In a preliminary heat for the event, 200-meter breaststroke favorite Marie Baron of the Netherlands was disqualified for an illegal turn, when she touched the wall with only one hand instead of two hands required by the rules. Baron had set a time in her heat five seconds faster than any other entrants and would have been a very strong favorite in the finals. Another favorite, Britain's Irene Gilbert was ill, and could not compete. With Baron disqualified, and Gilbert ill, Geraghty became the favorite. Geraghty led the final event for around 150 meters, but an unexpected late sprint from British swimmer Lucy Morton gave the first individual gold medal to the British team.

At the 1928 Olympics, Geraghty was fourth with a time of 3:18.8 in her semifinal of the 200-meter breaststroke event and did not advance. Her time was 16 seconds faster than her 1924 Silver medal final time, but the highly competitive international field had become considerably faster since the 1924 Paris Olympics. Hall of Fame Coach Bob Kiphuth, who coached the Yale Men's swimming team, managed the U.S. Olympic women's swim team that year.

===Swimming achievements===
By 1926, she held 10 world records in the breaststroke for distances ranging from 50-yards to 400-meters. Geraghty won a total of 10 AAU breaststroke titles from 1924-1930. She was the 1928 and 1929 United States women's breast-stroke national champion at 220 yards, and held 17 swimming records during her career.
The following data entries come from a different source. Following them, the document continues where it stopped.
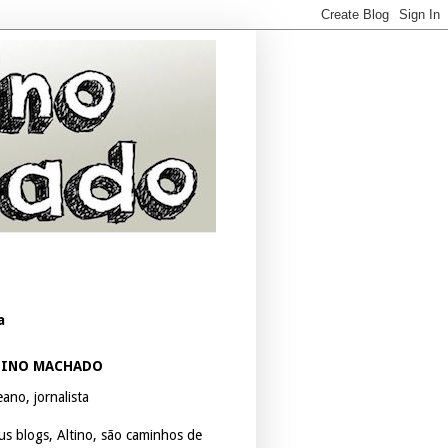
a
TINO MACHADO
ano, jornalista
us blogs, Altino, são caminhos de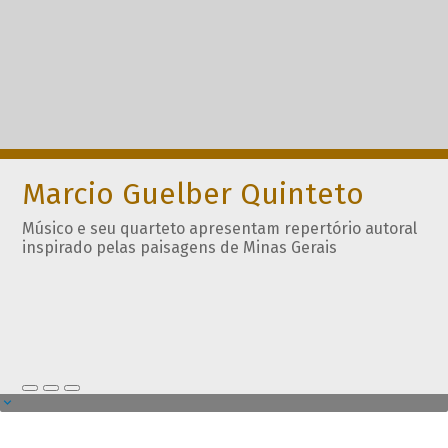
Marcio Guelber Quinteto
Músico e seu quarteto apresentam repertório autoral
inspirado pelas paisagens de Minas Gerais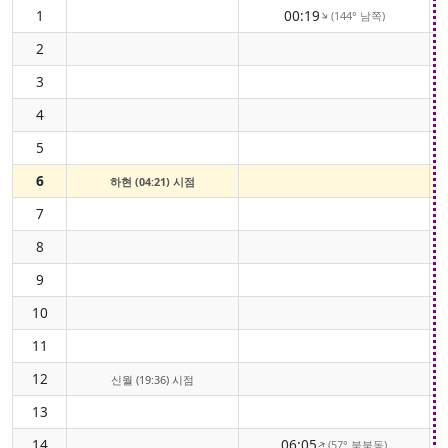
1
00:19
(144° 남쪽)
↑
2
3
4
5
6
하현 (04:21) 시점
7
8
9
10
11
12
신월 (19:36) 시점
13
14
06:05
(57° 북북동)
↑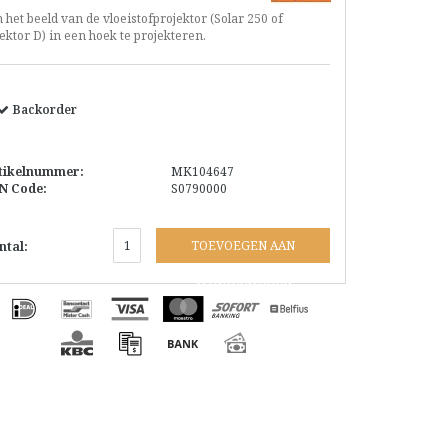
het beeld van de vloeistofprojektor (Solar 250 of
ektor D) in een hoek te projekteren.
Backorder
tikelnummer:
MK104647
N Code:
S0790000
TOEVOEGEN AAN
ntal:
WINKELWAGEN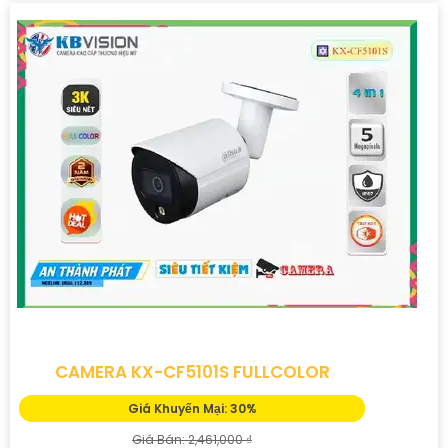
CAMERA KX-CF5101S FULLCOLOR
Giá Khuyến Mại: 30%
Giá Bán: 2,461,000 ₫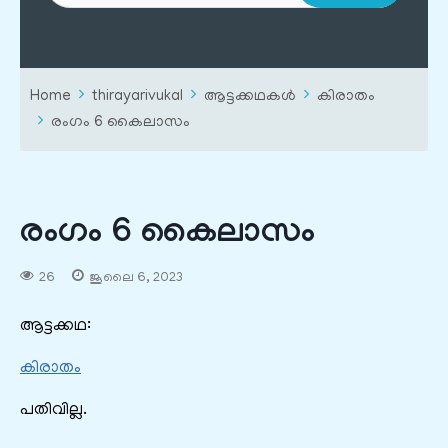
Home
thirayarivukal
ആട്ടക്കഥകൾ
കിരാതം
രംഗം 6 കൈലാസം
രംഗം 6 കൈലാസം
26
ജൂലൈ 6, 2023
ആട്ടക്കഥ:
കിരാതം
പതിവില്ല.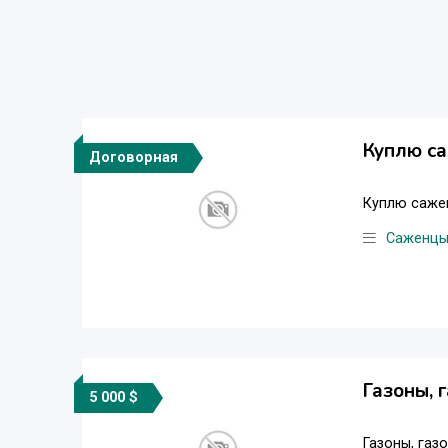
Куплю са
Договорная
Куплю сажен
Саженц
Газоны, 
5 000 $
Газоны, газ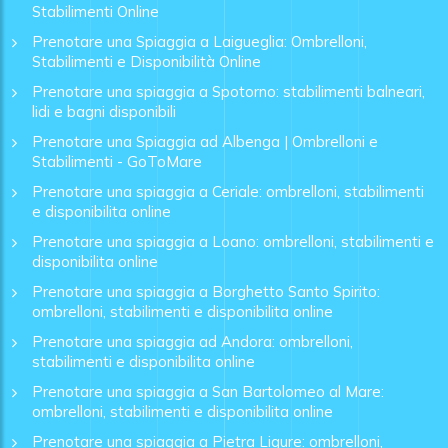
Stabilimenti Online
Prenotare una Spiaggia a Laigueglia: Ombrelloni,
Stabilimenti e Disponibilità Online
Prenotare una spiaggia a Spotorno: stabilimenti balneari,
lidi e bagni disponibili
Prenotare una Spiaggia ad Albenga | Ombrelloni e
Stabilimenti - GoToMare
Prenotare una spiaggia a Ceriale: ombrelloni, stabilimenti
e disponibilita online
Prenotare una spiaggia a Loano: ombrelloni, stabilimenti e
disponibilita online
Prenotare una spiaggia a Borghetto Santo Spirito:
ombrelloni, stabilimenti e disponibilita online
Prenotare una spiaggia ad Andora: ombrelloni,
stabilimenti e disponibilita online
Prenotare una spiaggia a San Bartolomeo al Mare:
ombrelloni, stabilimenti e disponibilita online
Prenotare una spiaggia a Pietra Ligure: ombrelloni,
She set an Olympic record in the semi-finals of the 1924 Paris Olympics, but was not able to match that time in the finals.

In 1932, turning professional, she performed in the Jones Beach Water Ballet.

She married Felix Andrews, an insurance adjuster, in 1933, and resided on Long Island through 1974.

===Coaching===
After marrying Felix McAndrews, Agnes Geraghty McAndrews coached swimming and provided lessons, initially at Jones Beach Park and then for the South Shore Yacht Club in Freeport, Long Island in the 40's and early 50's, and likely longer.

Geraghty McAndrews died on March 1, 1974 of cancer in South Nassau Community Hospital in Oceanside, New York. Services were held at the Queen of Most Holy Rosary Church in Roosevelt, Long Island. She had been living in Baldwin, New York in Nassau, County, Long Island. She was survived by a daughter, a sister, and two grandchildren.